[Aim of the exercise]
Please copy the data exactly as it stands, minus the images.

[Input]

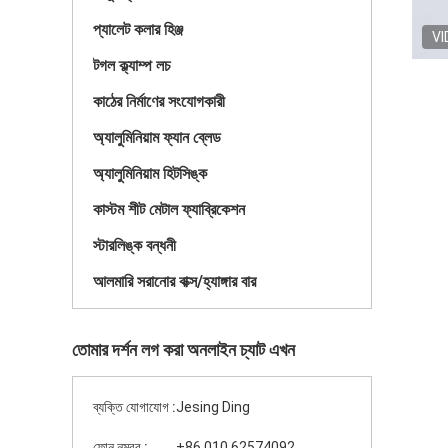
প্যালেট কলার হিঞ্জ
VI
টগল ক্ল্যাম্প লচ
কাঠের নির্মাণের সংযোগকারী
অ্যালুমিনিয়াম ফ্যান ব্লেড
অ্যালুমিনিয়াম হিটসিঙ্ক
কাস্টম শীট মেটাল ফ্যাব্রিকেশন
স্টারলিঙ্ক বন্ধনী
আলমারি সরানোর বাক্স/হ্যাঙ্গার বার
তোমার দর্শন লগ করা অনলাইন চ্যাট এখন
ব্যক্তি যোগাযোগ :
Jesing Ding
ফোন নম্বর :
+86 010 62574092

[Solution to this problem]
প্যালেট কলার হিঞ্জ
VI
টগল ক্ল্যাম্প লচ
কাঠের নির্মাণের সংযোগকারী
অ্যালুমিনিয়াম ফ্যান ব্লেড
অ্যালুমিনিয়াম হিটসিঙ্ক
কাস্টম শীট মেটাল ফ্যাব্রিকেশন
স্টারলিঙ্ক বন্ধনী
আলমারি সরানোর বাক্স/হ্যাঙ্গার বার
তোমার দর্শন লগ করা অনলাইন চ্যাট এখন
ব্যক্তি যোগাযোগ :
Jesing Ding
ফোন নম্বর :
+86 010 62574092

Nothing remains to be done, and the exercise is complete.